Les nouveautés dans la version 2019 de R&O sont :

  • la validation du niveau minimum B2 dans les 4 activités de communication langagières :
    • compréhension de l’oral et de l’écrit
    • interaction orale et écrite
    • production orale et écrite
    • médiation
  • l’association possible d’une évaluation externe reconnue dans le milieu professionnel ou académique et d’une évaluation interne (mises en situation sur des compétences professionnelles) 

Rappelons que les règles de validation du niveau en anglais (et FLE) sont à notifier dans le règlement des études pour chaque formation.

R&O 2019 précise également les conditions de validation des compétences linguistiques pour les élèves en situation de handicap. Dans ce contexte, les écoles sont tenues d’adapter les procédures et de mettre en place des mesures individuelles dès le début de la scolarité pour chaque élève concerné, en fonction de la nature de son handicap.
Un contrat d’adaptation doit être établi, spécifiant les termes suivant :

  • objectifs, sous forme des compétences linguistiques visées
  • cursus individualisé d’apprentissage des langues
  • méthode adaptée d’évaluation du niveau linguistique

L’équipe pédagogique et le département des langues étrangères sont libres d’adapter les contrats à chaque cas particulier.

Lors de la tenue de ce groupe de travail, la plupart des questions de l’assistance portaient sur l’évolution des critères de la CTI en matière de langues

Globalement, les évolutions de R&Oétaient perçues comme positives et valorisantes pour l’autonomie des écoles et l’implication des professeurs de langues dans la formation des ingénieurs. La prise en compte de l’ensemble des compétences, notamment de la médiation, a été particulièrement appréciée, tout comme l’adaptation des critères dès le début de la scolarité pour les élèves en situation de handicap.

En revanche, un certain nombre de questions ont été soulevées qui permettront à la CTI de continuer ses réflexions avec ses parties prenantes, tels que la place de la 2ème et de la 3ème langue ou encore le coût des certifications externes.


Anne-Marie Jolly, Conseillère de la Présidence et membre de la CTI

Le colloque « Architecture and Engineering education in the 4th industrial revolution » a eu lieu les 26 et 27 mars 2019 à Beyrouth (Liban), sous l’égide de l’Ordre des Ingénieurs et Architectes libanais.

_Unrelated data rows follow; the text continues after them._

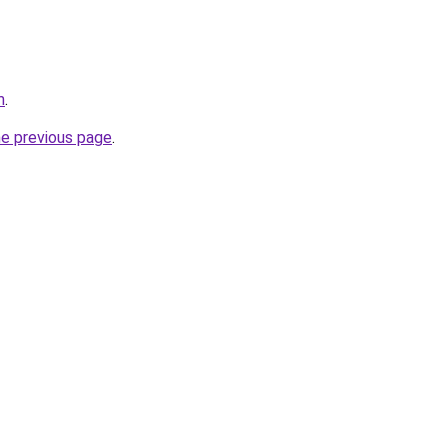
m
.
he previous page
.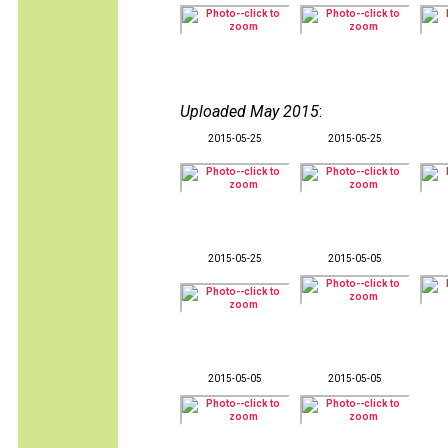
Uploaded May 2015
:
2015-05-25
2015-05-25
2015-05-25
2015-05-05
2015-05-05
2015-05-05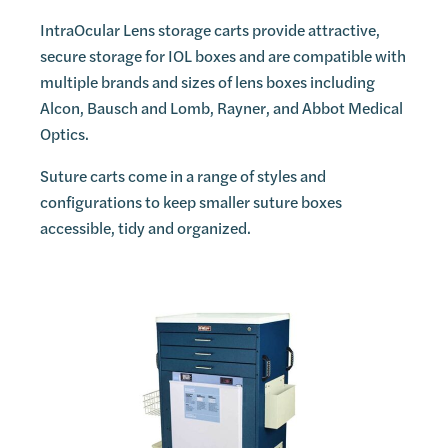
IntraOcular Lens storage carts provide attractive,
secure storage for IOL boxes and are compatible with
multiple brands and sizes of lens boxes including
Alcon, Bausch and Lomb, Rayner, and Abbot Medical
Optics.
Suture carts come in a range of styles and
configurations to keep smaller suture boxes
accessible, tidy and organized.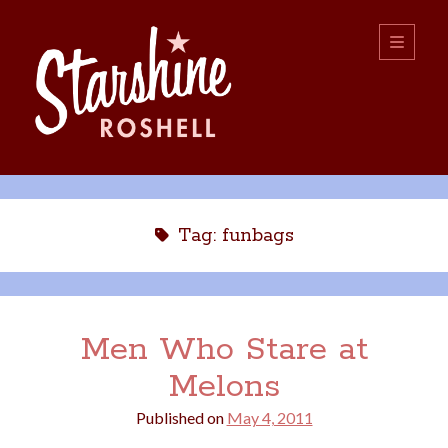
Starshine
open
primary
menu
Roshell
Sidebar
Search:
Search
Tag:
funbags
Men Who Stare at
Melons
boys
christmas
choice
camping
Published on
May 4, 2011
college
dating
divorce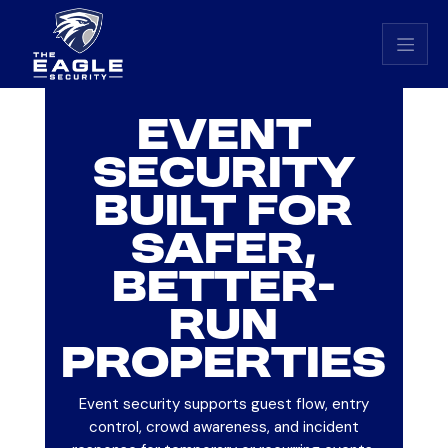
Eagle Security home
EVENT
SECURITY
BUILT FOR
SAFER,
BETTER-
RUN
PROPERTIES
Event security supports guest flow, entry
control, crowd awareness, and incident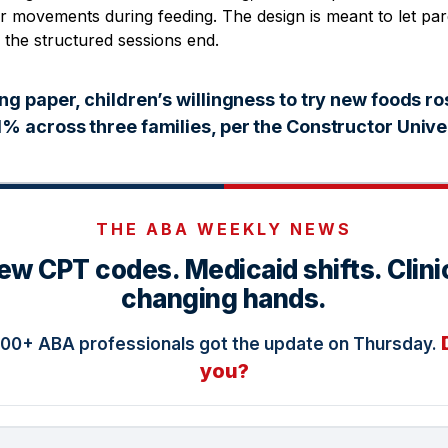
or movements during feeding. The design is meant to let par
 the structured sessions end.
ng paper, children’s willingness to try new foods ro
% across three families, per the Constructor Univer
THE ABA WEEKLY NEWS
ew CPT codes. Medicaid shifts. Clini
changing hands.
000+ ABA professionals got the update on Thursday.
you?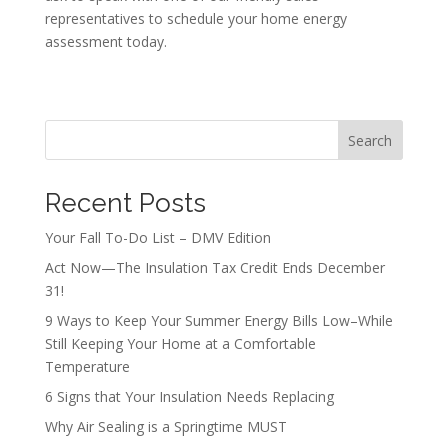
representatives to schedule your home energy
assessment today.
Search
Recent Posts
Your Fall To-Do List – DMV Edition
Act Now—The Insulation Tax Credit Ends December
31!
9 Ways to Keep Your Summer Energy Bills Low–While
Still Keeping Your Home at a Comfortable
Temperature
6 Signs that Your Insulation Needs Replacing
Why Air Sealing is a Springtime MUST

À cette occasion, la CTI, par l’intermédiaire de la CDEFI et du HCERES, a été invitée à présenter la position française sur ces sujets. Anne-Marie Jolly, conseillère de la Présidence et membre de la CTI, est ainsi intervenue, d’abord pour rappeler comment les écoles françaises sont déjà tournées vers le numérique, à travers une analyse de l’enquête des données certifiés par les directions d’école ; ensuite pour présenter le focus sur le numérique réalisé actuellement par la CTI afin de stimuler cette évolution sur l’ensemble des champs qui concernent les écoles. Le diaporama de son intervention est disponible en ligne.

Lors de cet évènement, le lien entre le mouvement actuel vers cette 4ème révolution (dite « L’usine du Futur ») a permis de rappeler que la formation de l’ingénieur “à la française”, en plus des évolutions technologiques liées à la science des données et à l’Intelligence Artificielle (IA), répond bien aux évolutions que nos diplômés auront à vivre dans leurs nouveaux métiers : l’importance des soft skills, la créativité, l’esprit entrepreneurial, les valeurs d’éthique ou encore la responsabilité sociétale. 

La présence d’architectes à ce colloque a été très intéressante puis qu’elle a permis d’alimenter les échanges sur le design thinking et le learning by doing, avec l’intervention de pointures et d’esprits visionnaires comme Vicente Guallart de l’IAAC (Barcelone), Hannes Mayer de l’ETH (Zurich), et Hani Asfour du DIDI (Dubaï).

Cette conférence était la dernière d’un cycle de 4 consacrées à la 4ème révolution, aux Smart Cities, à l’IA, et à la révolution numérique et son impact sur l’économie. La coopération internationale sur ces thématiques est une enjeu de taille pour nos institutions.